Bathing & Recreation

Until early last century, Iceland's geothermal energy was limited to bathing, laundry and cooking. These uses are still significant. After space heating, and electricity generation, heating of swimming pools is one of the most important uses of geothermal energy. There are about 169 recreational swimming centers operating in Iceland, 138 of which use geothermal heat, not counting natural hot springs nor the Blue Lagoon, the Mývatn Nature Baths, Fontana nature bath and Nauthólsvík geothermally heated beach.

Based on their surface area, 90% of the pools are heated by geothermal sources, 8% by electricity, and 2% by burning oil and waste.

Börn við leik í sundlaug.

Of the geothermally heated pools, about 108 are public and about 30 are pools located in schools and other institutions. The combined surface area of all swimming centers in Iceland is about 36,700 m2, not including the surface area of shallow relaxation pools. Most of the public pools are open-air pools used throughout the year. The pools serve recreational purposes and are also used for swimming lessons, which are compulsory in schools. Swimming is very popular in Iceland and pool attendance has increased in recent years. In the greater Reykjavik area alone there are 17 public swimming centers pools. The largest of these is Laugardalslaug with a surface area of 2,750 m2 plus eight hot tubs in which the water temperature ranges from 35 to 42°C. Other health uses for geothermal energy are the Blue Lagoon and the Health Facility in Hveragerdi, comprising geothermal clay baths and water treatments. The latest development in the water health sector is a bathing facility at Bjarnarflag that uses effluent geothermal water from wells.
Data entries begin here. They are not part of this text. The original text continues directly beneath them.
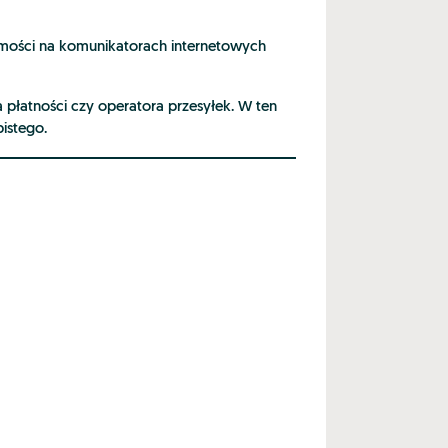
omości na komunikatorach internetowych
 płatności czy operatora przesyłek. W ten
istego.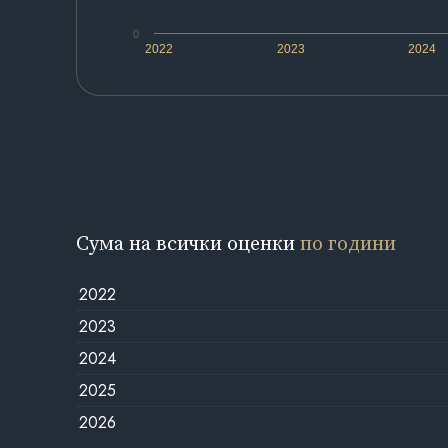
0
2022
2023
2024
Сума на всички оценки
по години
2022
2023
2024
2025
2026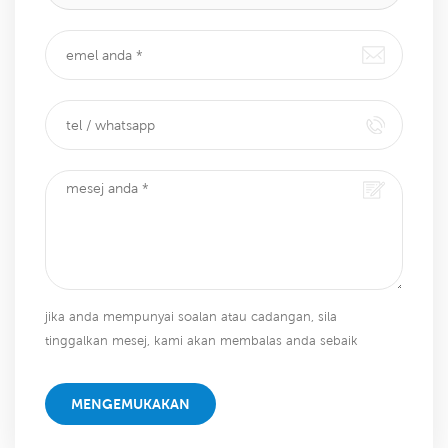
jika anda mempunyai soalan atau cadangan, sila
tinggalkan mesej, kami akan membalas anda sebaik
sahaja kami dapat!
MENGEMUKAKAN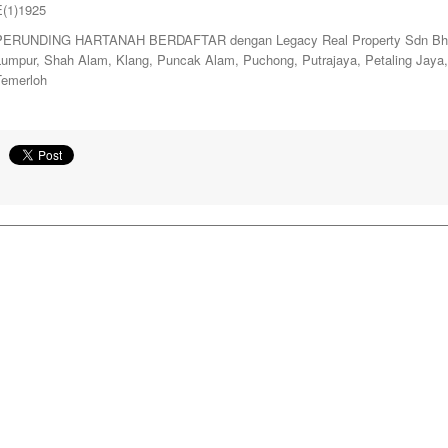
E(1)1925
PERUNDING HARTANAH BERDAFTAR dengan Legacy Real Property Sdn Bhd. y
Lumpur, Shah Alam, Klang, Puncak Alam, Puchong, Putrajaya, Petaling Jay
Temerloh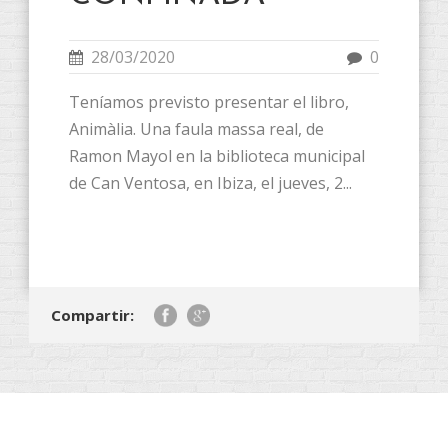
28/03/2020
0
Teníamos previsto presentar el libro,
Animàlia. Una faula massa real, de
Ramon Mayol en la biblioteca municipal
de Can Ventosa, en Ibiza, el jueves, 2...
Compartir: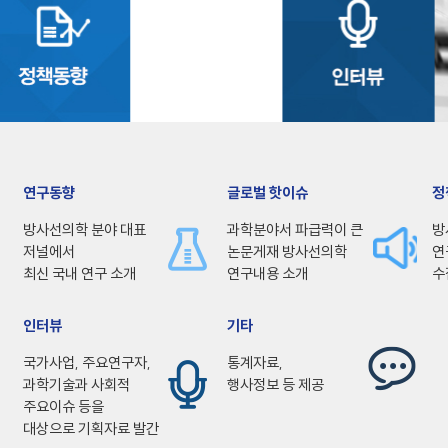
연구동향
글로벌 핫이슈
정
방사선의학 분야 대표
과학분야서 파급력이 큰
방
저널에서
논문게재 방사선의학
연
최신 국내 연구 소개
연구내용 소개
수
인터뷰
기타
국가사업, 주요연구자,
통계자료,
과학기술과 사회적
행사정보 등 제공
주요이슈 등을
대상으로 기획자료 발간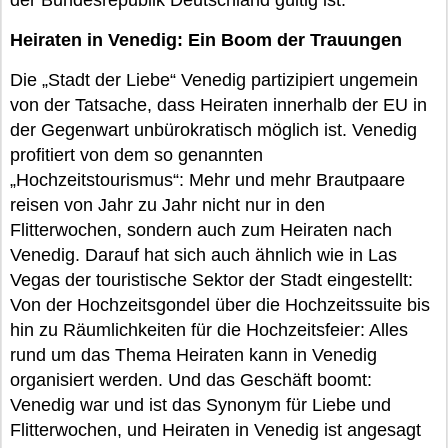
der Bundesrepublik Deutschland gültig ist.
Heiraten in Venedig: Ein Boom der Trauungen
Die „Stadt der Liebe“ Venedig partizipiert ungemein
von der Tatsache, dass Heiraten innerhalb der EU in
der Gegenwart unbürokratisch möglich ist. Venedig
profitiert von dem so genannten
„Hochzeitstourismus“: Mehr und mehr Brautpaare
reisen von Jahr zu Jahr nicht nur in den
Flitterwochen, sondern auch zum Heiraten nach
Venedig. Darauf hat sich auch ähnlich wie in Las
Vegas der touristische Sektor der Stadt eingestellt:
Von der Hochzeitsgondel über die Hochzeitssuite bis
hin zu Räumlichkeiten für die Hochzeitsfeier: Alles
rund um das Thema Heiraten kann in Venedig
organisiert werden. Und das Geschäft boomt:
Venedig war und ist das Synonym für Liebe und
Flitterwochen, und Heiraten in Venedig ist angesagt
Typically, about 220 m3 of water or 40,000 MJ of energy is needed annually for heating one m2 pool surface area. This means that a new, medium-sized swimming pool uses as much hot water as is needed to heat 80-100 single-family dwellings. The total annual water consumption in geothermally heated swimming pools in Iceland is estimated to be 6,9  million m3, which corresponds to an energy use of 1,300 TJ per year.